[[ SUPPLIED INFORMATION open ]]
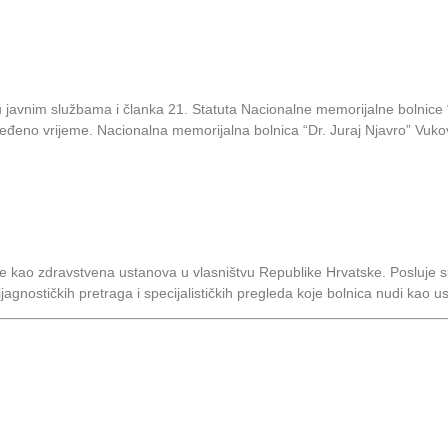
javnim službama i članka 21. Statuta Nacionalne memorijalne bolnice “
dređeno vrijeme. Nacionalna memorijalna bolnica “Dr. Juraj Njavro” Vuk
 je kao zdravstvena ustanova u vlasništvu Republike Hrvatske. Posluj
dijagnostičkih pretraga i specijalističkih pregleda koje bolnica nudi kao u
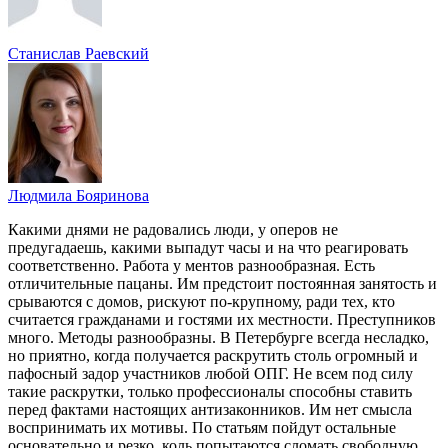
Станислав Раевский
Людмила Бояринова
Какими днями не радовались люди, у оперов не
предугадаешь, какими выпадут часы и на что реагировать
соответственно. Работа у ментов разнообразная. Есть
отличительные пацаны. Им предстоит постоянная занятость и
срываются с домов, рискуют по-крупному, ради тех, кто
считается гражданами и гостями их местности. Преступников
много. Методы разнообразны. В Петербурге всегда несладко,
но приятно, когда получается раскрутить столь огромный и
пафосный задор участников любой ОПГ. Не всем под силу
такие раскрутки, только профессионалы способны ставить
перед фактами настоящих антизаконников. Им нет смысла
воспринимать их мотивы. По статьям пойдут остальные
основательно и резко, коль попытаются сломать свободную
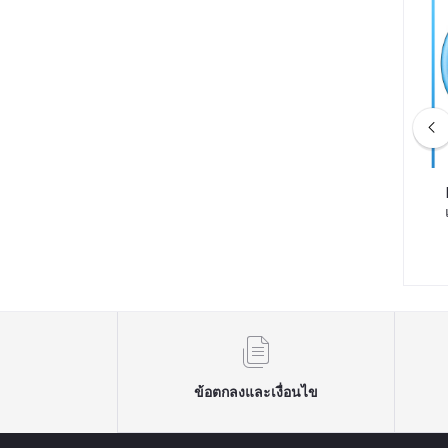
มกด เกมบอย มินิเกม
ROM10-<Dream> เกมทามาก็อตจิ
า 400 เกม in 1 ชิ้น
168 รูปสัตว์ สําหรับเด็ก 2016
จอสี ขนาด 3 นิ้ว
฿229.00
฿59.00
ข้อตกลงและเงื่อนไข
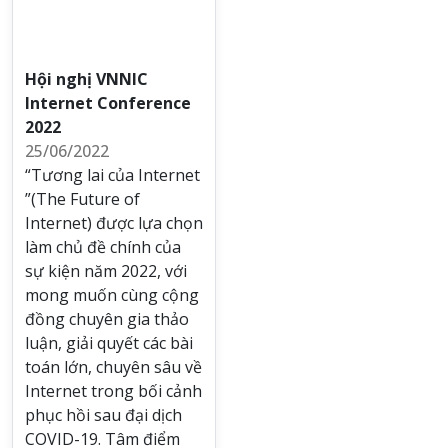
Hội nghị VNNIC
Internet Conference
2022
25/06/2022
“Tương lai của Internet
”(The Future of
Internet) được lựa chọn
làm chủ đề chính của
sự kiện năm 2022, với
mong muốn cùng cộng
đồng chuyên gia thảo
luận, giải quyết các bài
toán lớn, chuyên sâu về
Internet trong bối cảnh
phục hồi sau đại dịch
COVID-19. Tâm điểm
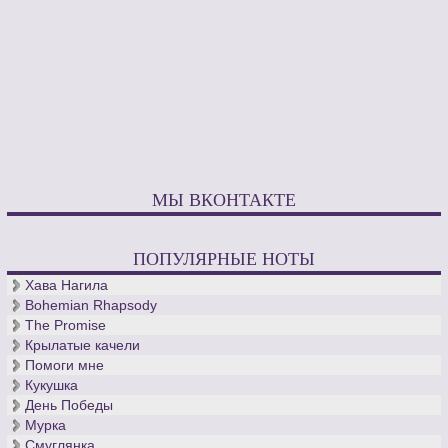
МЫ ВКОНТАКТЕ
ПОПУЛЯРНЫЕ НОТЫ
Хава Нагила
Bohemian Rhapsody
The Promise
Крылатые качели
Помоги мне
Кукушка
День Победы
Мурка
Смуглянка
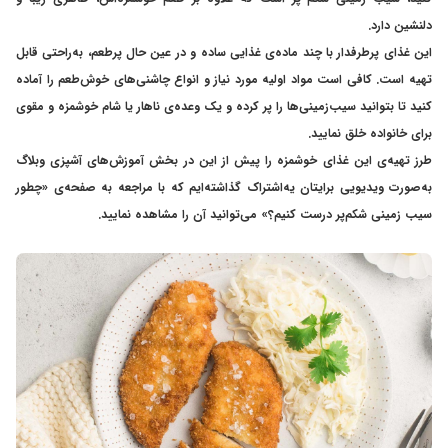
دلنشین دارد.
این غذای پرطرفدار با چند ماده‌ی غذایی ساده و در عین حال پرطعم، به‌راحتی قابل
تهیه است. کافی است مواد اولیه مورد نیاز و انواع چاشنی‌های خوش‌طعم را آماده
کنید تا بتوانید سیب‌زمینی‌ها را پر کرده و یک وعده‌ی ناهار یا شام خوشمزه و مقوی
برای خانواده خلق نمایید.
طرز تهیه‌ی این غذای خوشمزه را پیش از این در بخش آموزش‌های آشپزی وبلاگ
به‌صورت ویدیویی برایتان یه‌اشتراک گذاشته‌ایم که با مراجعه به صفحه‌ی «
چطور
سیب زمینی شکم‌پر درست کنیم؟
» می‌توانید آن را مشاهده نمایید.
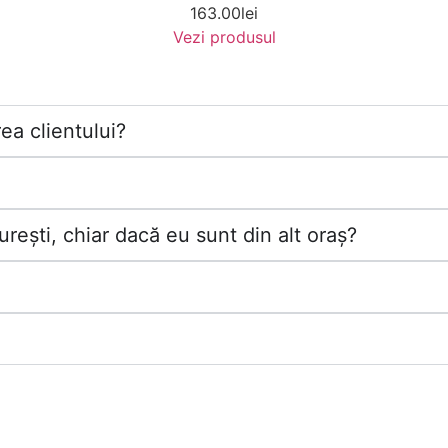
163.00
lei
Vezi produsul
ea clientului?
rești, chiar dacă eu sunt din alt oraș?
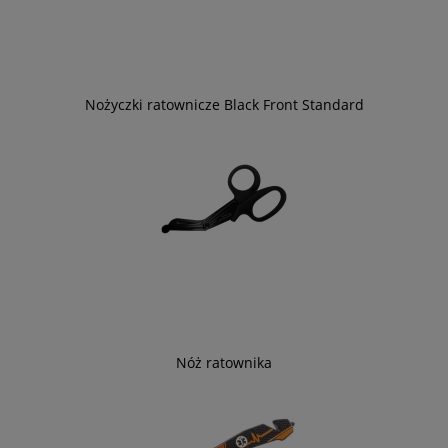
Nożyczki ratownicze Black Front Standard
Nóż ratownika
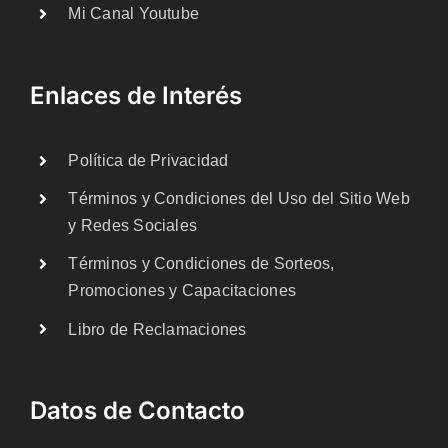
Mi Canal Youtube
Enlaces de Interés
Política de Privacidad
Términos y Condiciones del Uso del Sitio Web
y Redes Sociales
Términos y Condiciones de Sorteos,
Promociones y Capacitaciones
Libro de Reclamaciones
Datos de Contacto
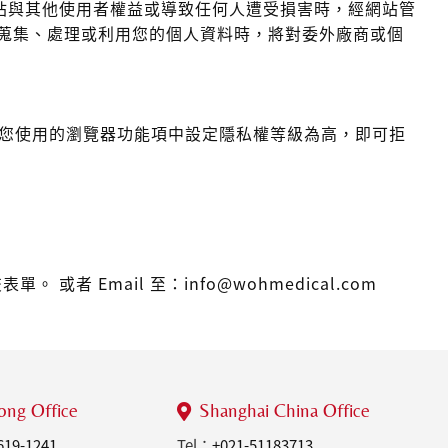
站與其他使用者權益或導致任何人遭受損害時，經網站管
助蒐集、處理或利用您的個人資料時，將對委外廠商或個
您可在您使用的瀏覽器功能項中設定隱私權等級為高，即可拒
mail 至：info@wohmedical.com
ng Office
Shanghai China Office
619-1241
Tel：
+021-51183713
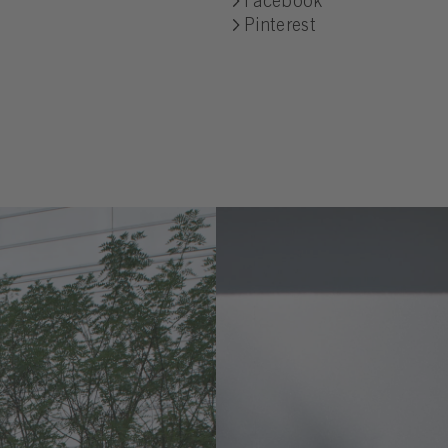
Facebook
Pinterest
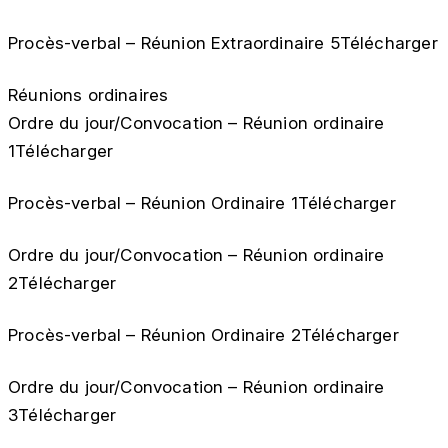
Procès-verbal – Réunion Extraordinaire 5Télécharger
Réunions ordinaires
Ordre du jour/Convocation – Réunion ordinaire
1Télécharger
Procès-verbal – Réunion Ordinaire 1Télécharger
Ordre du jour/Convocation – Réunion ordinaire
2Télécharger
Procès-verbal – Réunion Ordinaire 2Télécharger
Ordre du jour/Convocation – Réunion ordinaire
3Télécharger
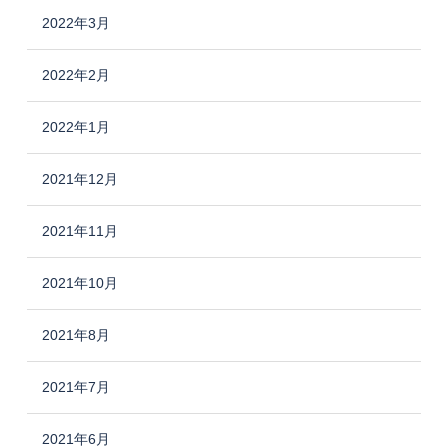
2022年3月
2022年2月
2022年1月
2021年12月
2021年11月
2021年10月
2021年8月
2021年7月
2021年6月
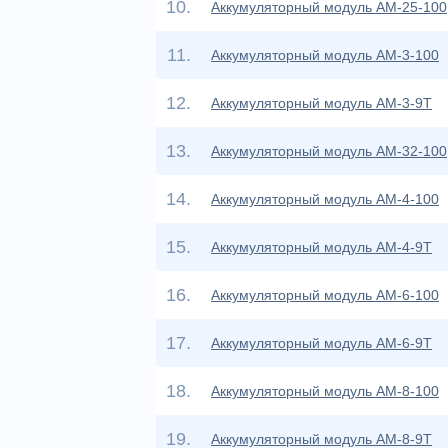
10.
Аккумуляторный модуль АМ-25-100
11.
Аккумуляторный модуль АМ-3-100
12.
Аккумуляторный модуль АМ-3-9Т
13.
Аккумуляторный модуль АМ-32-100
14.
Аккумуляторный модуль АМ-4-100
15.
Аккумуляторный модуль АМ-4-9Т
16.
Аккумуляторный модуль АМ-6-100
17.
Аккумуляторный модуль АМ-6-9Т
18.
Аккумуляторный модуль АМ-8-100
19.
Аккумуляторный модуль АМ-8-9Т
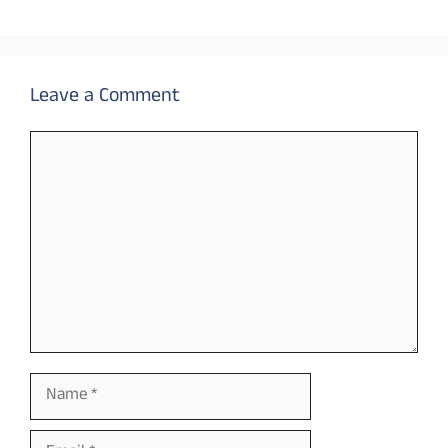
Leave a Comment
Comment
Name
Email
[[ SUPPLIED INFORMATION closed ]]
Copy the entries precisely, images excluded.

_EXERCISE ANSWER_
javnim službama i članka 21. Statuta Nacionalne memorijalne bolnice “
dređeno vrijeme. Nacionalna memorijalna bolnica “Dr. Juraj Njavro” Vuk
 je kao zdravstvena ustanova u vlasništvu Republike Hrvatske. Posluj
dijagnostičkih pretraga i specijalističkih pregleda koje bolnica nudi kao u
Станислав Раевский
Людмила Бояринова
Какими днями не радовались люди, у оперов не
предугадаешь, какими выпадут часы и на что реагировать
соответственно. Работа у ментов разнообразная. Есть
отличительные пацаны. Им предстоит постоянная занятость и
срываются с домов, рискуют по-крупному, ради тех, кто
считается гражданами и гостями их местности. Преступников
много. Методы разнообразны. В Петербурге всегда несладко,
но приятно, когда получается раскрутить столь огромный и
пафосный задор участников любой ОПГ. Не всем под силу
такие раскрутки, только профессионалы способны ставить
перед фактами настоящих антизаконников. Им нет смысла
воспринимать их мотивы. По статьям пойдут остальные
основательно и резко, коль попытаются сломать свободную
มกด เกมบอย มินิเกม
ROM10-<Dream> เกมทามาก็อตจิ
า 400 เกม in 1 ชิ้น
168 รูปสัตว์ สําหรับเด็ก 2016
จอสี ขนาด 3 นิ้ว
฿229.00
฿59.00
ข้อตกลงและเงื่อนไข
Hội nghị VNNIC
Internet Conference
2022
25/06/2022
“Tương lai của Internet
”(The Future of
Internet) được lựa chọn
làm chủ đề chính của
sự kiện năm 2022, với
mong muốn cùng cộng
đồng chuyên gia thảo
luận, giải quyết các bài
toán lớn, chuyên sâu về
Internet trong bối cảnh
phục hồi sau đại dịch
COVID-19. Tâm điểm
МЫ ВКОНТАКТЕ
ПОПУЛЯРНЫЕ НОТЫ
Хава Нагила
Bohemian Rhapsody
The Promise
Крылатые качели
Помоги мне
Кукушка
День Победы
Мурка
Смуглянка
دلنشین دارد.
این غذای پرطرفدار با چند ماده‌ی غذایی ساده و در عین حال پرطعم، به‌راحتی قابل
تهیه است. کافی است مواد اولیه مورد نیاز و انواع چاشنی‌های خوش‌طعم را آماده
کنید تا بتوانید سیب‌زمینی‌ها را پر کرده و یک وعده‌ی ناهار یا شام خوشمزه و مقوی
برای خانواده خلق نمایید.
طرز تهیه‌ی این غذای خوشمزه را پیش از این در بخش آموزش‌های آشپزی وبلاگ
به‌صورت ویدیویی برایتان یه‌اشتراک گذاشته‌ایم که با مراجعه به صفحه‌ی «
چطور
سیب زمینی شکم‌پر درست کنیم؟
» می‌توانید آن را مشاهده نمایید.
163.00
lei
Vezi produsul
ea clientului?
rești, chiar dacă eu sunt din alt oraș?
Nożyczki ratownicze Black Front Standard
Nóż ratownika
Mi Canal Youtube
Enlaces de Interés
Política de Privacidad
Términos y Condiciones del Uso del Sitio Web
y Redes Sociales
Términos y Condiciones de Sorteos,
Promociones y Capacitaciones
Libro de Reclamaciones
Datos de Contacto
站與其他使用者權益或導致任何人遭受損害時，經網站管
助蒐集、處理或利用您的個人資料時，將對委外廠商或個
您可在您使用的瀏覽器功能項中設定隱私權等級為高，即可拒
mail 至：info@wohmedical.com
ng Office
Shanghai China Office
619-1241
Tel：
+021-51183713
Facebook
Pinterest
Procès-verbal – Réunion Extraordinaire 5Télécharger
Réunions ordinaires
Ordre du jour/Convocation – Réunion ordinaire
1Télécharger
Procès-verbal – Réunion Ordinaire 1Télécharger
Ordre du jour/Convocation – Réunion ordinaire
2Télécharger
Procès-verbal – Réunion Ordinaire 2Télécharger
Ordre du jour/Convocation – Réunion ordinaire
3Télécharger
2022年3月
2022年2月
2022年1月
2021年12月
2021年11月
2021年10月
2021年8月
2021年7月
2021年6月
10.
Аккумуляторный модуль АМ-25-100
11.
Аккумуляторный модуль АМ-3-100
12.
Аккумуляторный модуль АМ-3-9Т
13.
Аккумуляторный модуль АМ-32-100
14.
Аккумуляторный модуль АМ-4-100
15.
Аккумуляторный модуль АМ-4-9Т
16.
Аккумуляторный модуль АМ-6-100
17.
Аккумуляторный модуль АМ-6-9Т
18.
Аккумуляторный модуль АМ-8-100
19.
Аккумуляторный модуль АМ-8-9Т
Leave a Comment
Comment
Name
Email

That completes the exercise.